Тут Сабина уловила, как радостно сжались и разжались в ее ладонях пальцы ног Парсифаля.
В комнату вошел медбрат. Синяя униформа на черном теле казалась ослепительно яркой. Нажатием кнопки он освободил Парсифаля.
– Все, все! – сказал медбрат. – Больше лезть туда не придется! – Он поднял металлическую клетку, отстегнул ремень под подбородком – времени на то, чтобы убрать их, ушло куда меньше, чем на то, чтобы приладить. Долой валики, долой ушные затычки – Парсифаля освободили. – Ну теперь все хорошо. Правда ведь?
– Голова болит ужасно, – сказал Парсифаль. В глазах его все еще стояли слезы. Рядом с его головой было мокро.
– Сейчас врачам станет что-то понятно. Давайте я отвезу вас в палату отдохнуть.
– А можно я здесь еще побуду минутку? Не хочу пока никуда двигаться. – И Парсифаль попытался заискивающе улыбнуться. – Всего минутку можно? Чтоб в себя прийти.
– Хотите полежать прямо на желобе? Может, лучше я вас на каталку перенесу?
– Пока не надо, – сказал Парсифаль. – Если только можно. Я пока не готов.
– Конечно. – Медбрат легонько, почти не касаясь, похлопал его полечу. – Мы будем тут рядом, за окошком. Еще несколько минут у нас есть, спешить некуда.
Сабина поблагодарила его, и медбрат исчез. Как все, кого она встретила в самый важный день своей жизни, – и не видела больше никогда. Сабина взяла Парсифаля за руку.

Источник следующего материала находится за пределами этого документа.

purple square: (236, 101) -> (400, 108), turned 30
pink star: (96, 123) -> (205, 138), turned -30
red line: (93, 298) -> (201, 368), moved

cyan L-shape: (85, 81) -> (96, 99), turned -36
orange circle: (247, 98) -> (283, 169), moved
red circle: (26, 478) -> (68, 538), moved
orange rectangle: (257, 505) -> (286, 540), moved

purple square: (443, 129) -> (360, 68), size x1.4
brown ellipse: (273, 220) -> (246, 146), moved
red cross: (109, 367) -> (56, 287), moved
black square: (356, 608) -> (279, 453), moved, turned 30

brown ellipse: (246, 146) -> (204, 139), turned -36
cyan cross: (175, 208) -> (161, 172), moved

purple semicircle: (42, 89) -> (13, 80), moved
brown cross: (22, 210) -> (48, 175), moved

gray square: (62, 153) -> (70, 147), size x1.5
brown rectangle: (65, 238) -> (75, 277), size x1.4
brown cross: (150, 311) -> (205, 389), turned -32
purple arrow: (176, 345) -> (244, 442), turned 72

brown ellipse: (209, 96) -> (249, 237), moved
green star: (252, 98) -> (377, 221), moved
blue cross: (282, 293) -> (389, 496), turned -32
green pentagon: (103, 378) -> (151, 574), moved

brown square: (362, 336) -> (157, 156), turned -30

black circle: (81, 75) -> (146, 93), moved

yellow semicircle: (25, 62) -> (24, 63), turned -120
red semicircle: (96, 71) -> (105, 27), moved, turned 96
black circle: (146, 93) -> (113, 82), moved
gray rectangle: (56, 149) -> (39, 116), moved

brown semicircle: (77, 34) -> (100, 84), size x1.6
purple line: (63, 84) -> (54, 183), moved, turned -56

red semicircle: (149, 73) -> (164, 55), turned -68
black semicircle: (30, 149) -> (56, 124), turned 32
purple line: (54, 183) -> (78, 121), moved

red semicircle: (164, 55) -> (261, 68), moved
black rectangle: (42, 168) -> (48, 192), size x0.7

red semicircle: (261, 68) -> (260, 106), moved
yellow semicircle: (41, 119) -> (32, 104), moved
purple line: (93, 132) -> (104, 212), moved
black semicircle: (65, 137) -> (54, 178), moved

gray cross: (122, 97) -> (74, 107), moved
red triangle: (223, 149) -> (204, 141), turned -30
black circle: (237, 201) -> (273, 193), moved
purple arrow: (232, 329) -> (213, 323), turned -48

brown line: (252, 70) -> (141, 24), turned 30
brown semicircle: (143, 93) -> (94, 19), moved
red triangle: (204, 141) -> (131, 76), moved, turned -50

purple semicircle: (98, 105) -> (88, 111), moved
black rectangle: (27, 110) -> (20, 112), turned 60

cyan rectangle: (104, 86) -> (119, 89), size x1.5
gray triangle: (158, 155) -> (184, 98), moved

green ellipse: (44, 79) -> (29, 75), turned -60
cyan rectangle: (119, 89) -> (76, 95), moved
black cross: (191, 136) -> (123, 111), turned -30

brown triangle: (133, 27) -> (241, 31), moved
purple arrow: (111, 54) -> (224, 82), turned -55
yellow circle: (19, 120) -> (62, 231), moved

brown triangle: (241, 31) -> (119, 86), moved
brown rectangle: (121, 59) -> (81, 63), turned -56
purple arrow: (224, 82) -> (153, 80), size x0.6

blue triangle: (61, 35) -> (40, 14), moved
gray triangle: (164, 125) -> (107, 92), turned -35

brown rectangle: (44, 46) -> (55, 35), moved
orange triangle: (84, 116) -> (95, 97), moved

– Как же домой хочется, – сказал он.
– Скоро будем дома. Сегодня же поедем. Что бы они нам ни сказали, мы уедем.
– Наклонись, – сказал он. – Поближе ко мне подойди.
Сабина склонилась к нему. Пряди ее волос, что она убрала за уши, теперь выбились и падали ему на лоб. Глаза его были голубыми, как небо над Лос-Анджелесом зимою.
– Открой рот, – сказал Парсифаль.
И едва он это произнес, как Сабина ощутила металлический привкус, и что-то прохладное и тяжелое легло на язык. Она открыла рот, а он протянул руку и вынул оттуда серебряный доллар.
– Гляньте-ка, – сказал Парсифаль, сунув доллар ей в ладонь, – какая богачка!
Сабина выждала еще три дня, прежде чем позвонить Дот Феттерс.
– Просто хочу узнать, как у вас там дела со свадьбой продвигаются, – сказала она, но не смогла совладать с голосом. Он был каким-то чужим, дрожал и срывался.
– Сабина? – спросила Дот.
Подперев голову рукой, Сабина кивнула.
– У вас там все хорошо?
– Да, все нормально.
– Вы к нам собираетесь, да? Ведь вы звоните, чтоб это сказать?
– Я подумала… – начала Сабина, но не докончила.
– Берти! – крикнула Дот Феттерс. – Это Сабина звонит. Возьми-ка трубочку в спальне.
До Сабины донеслись звуки легкой суматохи. Дот Феттерс была не дура: вдвоем уговаривать куда сподручнее, чем в одиночку. Пока Берти шла к телефону, чтобы взять трубку, Сабина мысленно рисовала себе дом на другом конце линии связи. Она представляла себе гостиную, Дот Феттерс, сидящую очень прямо в кресле с откидной спинкой, бежевые стены, немаркий ковер с плетеной циновкой поверху. Такие коврики Парсифаль называл половиками-переростками. Залитое неярким золотистым светом жилище Феттерсов было так же мало, как непомерно велико было жилище Сабины. Коридоры увешаны фотографиями давно умерших родственников. Двуспальная кровать, на которой сейчас сидит Берти, покрыта ворсистым белым покрывалом. Берти так торопилась взять трубку, что даже лампы на тумбочке не зажгла.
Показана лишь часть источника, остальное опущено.